Friday of the 13th Week in Ordinary Time
Today’s scripture readings present us with two related images of what people could do and be, and they stand in stark contrast with what the secular world expects people to do and to be.
In the first reading, we have the image of Rebekah, a woman of great faith, who leaves her family and her wealth in Haran and makes the long journey to Canaan in order to marry Isaac whom she had never even met, simply because that was God’s will for her. In the Gospel, we have the related image of Matthew, who leaves everything he had and his wealth as a tax collector in order to follow Jesus, simply because Jesus said to him, “Follow me”. Taken together, Rebekah and Matthew show us that we too can be expected to leave everything we possess in order to do God’s will for us.
St Benedict is very clear that that is God’s will for monks. In Chapter 33 of the Rule, he writes that “without an order from the abbot, no one may presume to give, receive or retain anything as his own, nothing at all”, since we “are not allowed anything which the abbot has not given or permitted”. Accumulating a lot of possessions in our cell or locker is what St Benedict calls a “most evil practice”, and that is in stark contrast with the secular values of today, where the whole idea is to
acquire more and better consumer goods.
All of us are influenced by this society, and the danger for our spiritual life is that we will bring the consumer mentality into our daily lives, even in the monastery. It’s not enough for monks to make a one-time renunciation of property and say that as individuals we own nothing and everything we have is with permission. The sheer number of things in our cell, or people in our address book, or websites we visit every day, can be an obstacle to God getting through to us. We can see them. But we can’t see God. They can become the gods we spend the most time with, idols that are user-friendly because they give us a sense of our own power and security, and importance.

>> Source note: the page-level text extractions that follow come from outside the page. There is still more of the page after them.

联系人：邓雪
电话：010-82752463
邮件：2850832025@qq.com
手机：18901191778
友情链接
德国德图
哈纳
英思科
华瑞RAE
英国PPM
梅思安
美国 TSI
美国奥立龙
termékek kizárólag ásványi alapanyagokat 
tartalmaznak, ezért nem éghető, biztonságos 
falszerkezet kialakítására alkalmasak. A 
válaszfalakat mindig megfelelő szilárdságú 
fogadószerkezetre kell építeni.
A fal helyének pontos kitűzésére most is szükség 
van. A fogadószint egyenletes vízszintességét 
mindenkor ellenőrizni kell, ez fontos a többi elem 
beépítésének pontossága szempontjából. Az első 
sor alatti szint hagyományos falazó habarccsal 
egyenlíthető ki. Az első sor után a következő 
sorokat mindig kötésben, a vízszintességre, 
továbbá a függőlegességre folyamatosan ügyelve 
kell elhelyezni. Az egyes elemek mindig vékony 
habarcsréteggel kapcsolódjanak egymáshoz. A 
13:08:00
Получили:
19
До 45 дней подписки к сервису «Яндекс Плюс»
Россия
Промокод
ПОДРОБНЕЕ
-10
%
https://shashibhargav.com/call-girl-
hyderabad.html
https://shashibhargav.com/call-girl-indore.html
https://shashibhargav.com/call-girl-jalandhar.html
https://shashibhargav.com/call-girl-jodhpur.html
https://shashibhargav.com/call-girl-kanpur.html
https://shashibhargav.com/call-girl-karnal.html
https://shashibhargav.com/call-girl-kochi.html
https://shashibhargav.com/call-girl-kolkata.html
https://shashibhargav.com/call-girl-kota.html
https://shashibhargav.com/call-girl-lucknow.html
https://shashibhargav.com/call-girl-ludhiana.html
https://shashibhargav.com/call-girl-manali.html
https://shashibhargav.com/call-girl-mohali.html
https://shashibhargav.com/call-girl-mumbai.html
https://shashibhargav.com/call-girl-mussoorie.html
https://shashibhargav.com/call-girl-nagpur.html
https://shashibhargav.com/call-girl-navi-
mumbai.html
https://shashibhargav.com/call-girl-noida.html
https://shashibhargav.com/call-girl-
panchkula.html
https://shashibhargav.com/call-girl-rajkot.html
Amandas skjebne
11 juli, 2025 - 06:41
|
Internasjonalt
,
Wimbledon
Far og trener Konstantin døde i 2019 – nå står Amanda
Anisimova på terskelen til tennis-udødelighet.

The consumer mentality ends up in a devaluation of death, because the dead can no longer consume anything, and they have no possessions. A monk with a consumer mentality does not “keep death daily before his eyes”. He gets attached to this world and spends his time acquiring things which he will have to give up at death anyway. It’s better to follow the example of Rebekah and Matthew, and root out this “most evil practice” from our lives. Then we shall find ourselves in the company of “many tax collectors and sinners who came and sat at table with Jesus and his disciples”.